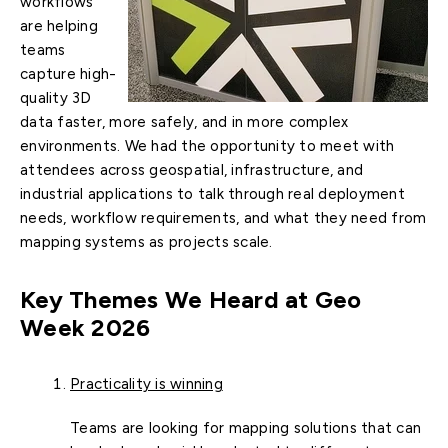
workflows
are helping
teams
capture high-
quality 3D
data faster, more safely, and in more complex
environments. We had the opportunity to meet with
attendees across geospatial, infrastructure, and
industrial applications to talk through real deployment
needs, workflow requirements, and what they need from
mapping systems as projects scale.
Key Themes We Heard at Geo
Week 2026
Practicality is winning
Teams are looking for mapping solutions that can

*****

_WORK REQUEST_
Whenever you reach a picture, pass over it; print all the other material exactly.

_REPLY TO THE EXERCISE_
workflows
are helping
teams
capture high-
quality 3D
data faster, more safely, and in more complex
environments. We had the opportunity to meet with
attendees across geospatial, infrastructure, and
industrial applications to talk through real deployment
needs, workflow requirements, and what they need from
mapping systems as projects scale.
Key Themes We Heard at Geo
Week 2026
Practicality is winning
Teams are looking for mapping solutions that can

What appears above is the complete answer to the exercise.